As much as people believe that LeBron James is a close number 2 to Michael Jordan, he is also in the running every year for the most hated player. LeBron has led the league in many a statistical category but did you know that he also leads the NBA in most negative tweets received per month?
We scoured the internet over the last few days to figure out which NBA player is the most hated.
The answer will *NOT* surprise you. pic.twitter.com/TskOKfXoGR
— BetOnline.ag (@betonline_ag) March 24, 2022
It means that he’s always been relevant because of this love-and-hate relationship he has with NBA fans.
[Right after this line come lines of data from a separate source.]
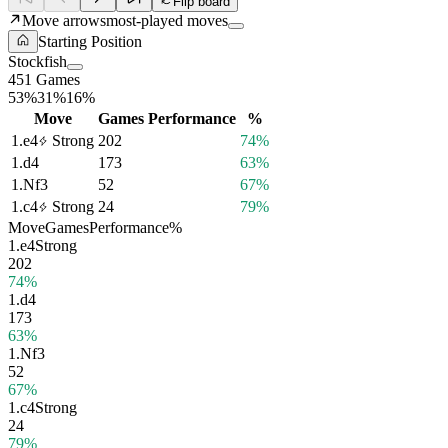
Flip board
Move arrows
most-played moves
Starting Position
Stockfish
451 Games
53%
31%
16%
Move
Games
Performance
%
1.
e4
Strong
202
74%
1.
d4
173
63%
1.
Nf3
52
67%
1.
c4
Strong
24
79%
Move
Games
Performance
%
1.
e4
Strong
202
74%
1.
d4
173
63%
1.
Nf3
52
67%
1.
c4
Strong
24
79%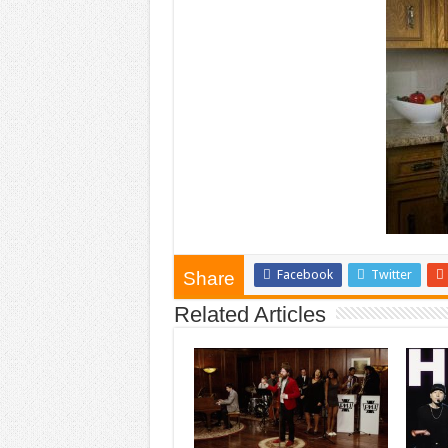
Facebook
Twitter
Share
Related Articles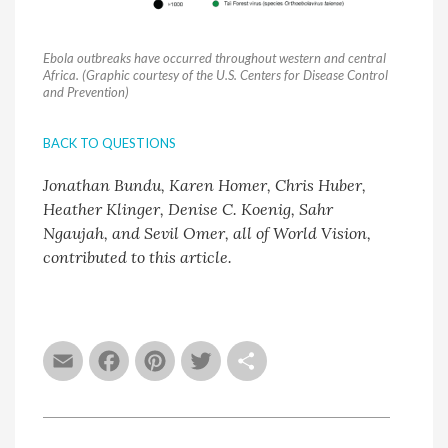
Ebola outbreaks have occurred throughout western and central
Africa. (Graphic courtesy of the U.S. Centers for Disease Control
and Prevention)
BACK TO QUESTIONS
Jonathan Bundu, Karen Homer, Chris Huber,
Heather Klinger, Denise C. Koenig, Sahr
Ngaujah, and Sevil Omer, all of World Vision,
contributed to this article.
Email
Facebook
Pinterest
Twitter
Share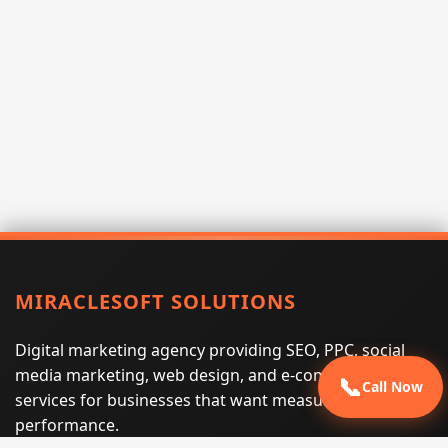
MIRACLESOFT SOLUTIONS
Digital marketing agency providing SEO, PPC, social
media marketing, web design, and e-commerce
📞
Call Now
services for businesses that want measurable search
performance.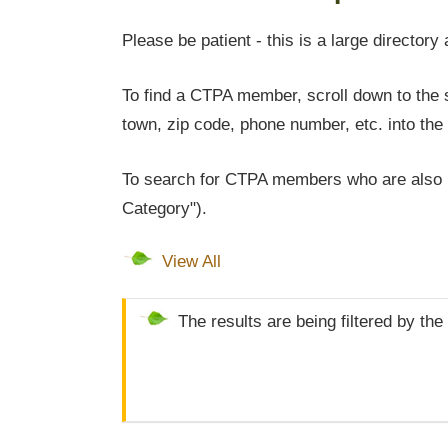
Please be patient - this is a large directory 
To find a CTPA member, scroll down to the s
town, zip code, phone number, etc. into the 
To search for CTPA members who are also l
Category").
View All
The results are being filtered by th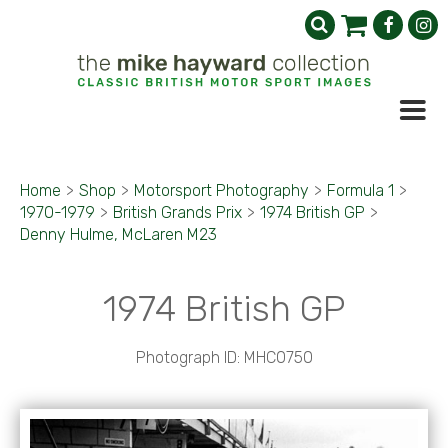
Home
>
Shop
>
Motorsport Photography
>
Formula 1
>
1970-1979
>
British Grands Prix
>
1974 British GP
>
Denny Hulme, McLaren M23
1974 British GP
Photograph ID: MHC0750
It all began with his ‘decision’ and he’s still paying for his sins.
LeBron James gets sued over a Facebook post
This story began in early 2020. LeBron James and the Los Angeles Lakers took on the Miami Heat. During the game, LeBron James pulled off a picture-Esque dunk that would need everyone’s jaws having to be picked up from the floor. James certainly believed that. He found a picture of that dunk and posted it on his Facebook account.
However, the photographer, Steven Mitchell, that took the picture had other plans.
“You’ll be hearing from my lawyer.”
That comment left by the photographer began a legal feud no one was ready for. LeBron James promptly took down the post after the lawsuit was filed. But Mitchell argued he was allowed to use the photo without permission if he wasn’t trying to make any money from it. And even though James was not making any money from the post, Mitchell’s claims stood.
LeBron James had enough and countersued the photographer. He claimed that Mitchell was trying to promote his photo agency by illegally using photos of King James. The countersuit filed was looking for $1 Million. Almost 1000% more than what Mitchell was trying to get out of him.
“The parties thus jointly request twenty-one days to memorialize and execute the agreement in writing, after which time the parties intend to file a stipulation of dismissal with prejudice.”
The case was settled privately and put an end to this madness. It also sent a message to others planning to pull such a thing with a high-profile celebrity or sports star. With great fame comes great responsibility.